Transcribed page contents:
-- Opening Marker --

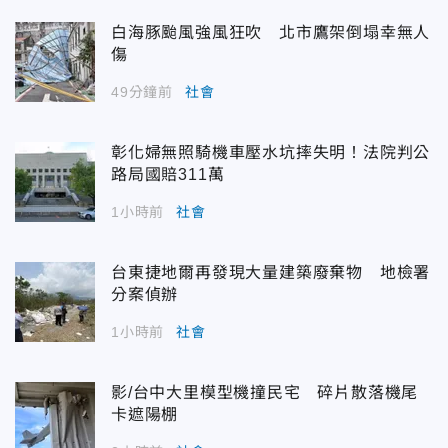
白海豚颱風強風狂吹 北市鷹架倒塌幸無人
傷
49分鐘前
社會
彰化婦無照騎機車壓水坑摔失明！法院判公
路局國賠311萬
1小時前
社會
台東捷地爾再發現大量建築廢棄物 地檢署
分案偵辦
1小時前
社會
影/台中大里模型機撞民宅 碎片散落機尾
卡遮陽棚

-- Closing Marker --
-- Opening Marker --

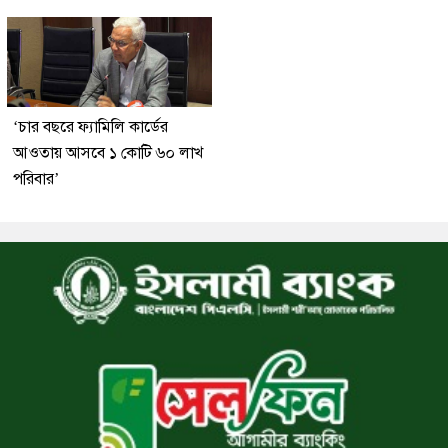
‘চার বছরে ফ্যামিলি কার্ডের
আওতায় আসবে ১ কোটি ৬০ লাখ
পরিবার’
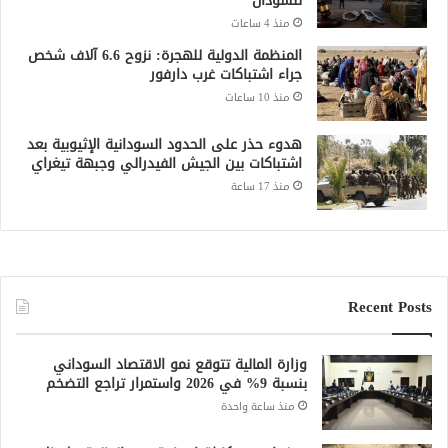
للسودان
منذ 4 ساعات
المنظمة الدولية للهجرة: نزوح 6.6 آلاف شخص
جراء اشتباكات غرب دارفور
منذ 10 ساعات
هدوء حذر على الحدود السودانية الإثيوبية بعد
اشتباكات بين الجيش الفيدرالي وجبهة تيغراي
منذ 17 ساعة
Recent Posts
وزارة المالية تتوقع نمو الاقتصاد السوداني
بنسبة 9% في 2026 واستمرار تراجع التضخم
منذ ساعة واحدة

-- Closing Marker --

Exercise details:
Output only the lines above from the one containing "বছরে ফ্যামিলি কার্ডের" to the one containing "Recent Posts", both included, exactly as written and with no pictures.

Answer section:
‘চার বছরে ফ্যামিলি কার্ডের
আওতায় আসবে ১ কোটি ৬০ লাখ
পরিবার’
للسودان
منذ 4 ساعات
المنظمة الدولية للهجرة: نزوح 6.6 آلاف شخص
جراء اشتباكات غرب دارفور
منذ 10 ساعات
هدوء حذر على الحدود السودانية الإثيوبية بعد
اشتباكات بين الجيش الفيدرالي وجبهة تيغراي
منذ 17 ساعة
Recent Posts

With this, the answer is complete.